I tried letting Claude Code read the inbox file and help organize and prioritize tasks. Instantly, it produced a clear summary list, reasonably prioritized tasks, and even pointed out important items I had overlooked—such as my father’s insurance payment.
Claude also suggested archiving completed tasks into another backup file so the inbox stays clean while still preserving a record. Good idea, so I had it do that too.
Finally, in the current context, I asked Claude to help me write a prompted slash command, /gtd, that handles the entire workflow in one go: reviewing pending tasks, setting priorities, and archiving plus summarizing completed items. After that, I only need to run /gtd once.

Blog Writing
Writing in Obsidian is very smooth because it uses Markdown. It can easily be imported into static site generators such as Jekyll, Hexo, or Hugo, and then published to a personal blog.
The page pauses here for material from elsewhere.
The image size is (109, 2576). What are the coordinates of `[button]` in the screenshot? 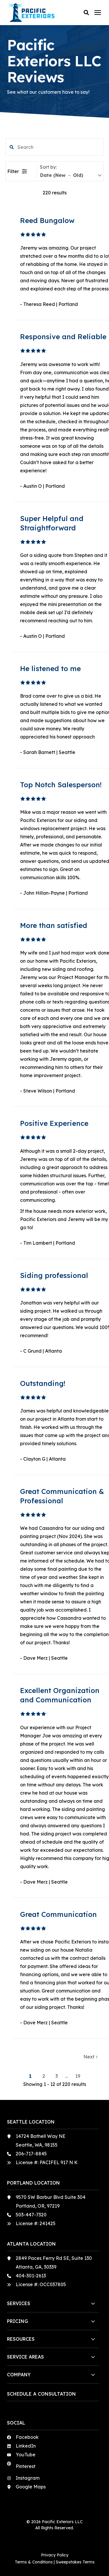 It's located at (86, 12).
The only part that used to require manual work was image publishing and referencing. In Obsidian, images are referenced locally, but for publishing, I needed to upload them to the cloud (S3) and replace them with URLs in the Markdown.
I had been too lazy to automate this. Then I realized this task is trivial for a coding agent. After giving Claude Code the requirements, it quickly located my configured AWS CLI and used a few shell commands to automate image uploads and link updates.
Claude Code does fail sometimes—especially with non-ASCII characters. Translation or Chinese editing often causes errors or crashes. For now, I still rely on Copilot for translation and proofreading.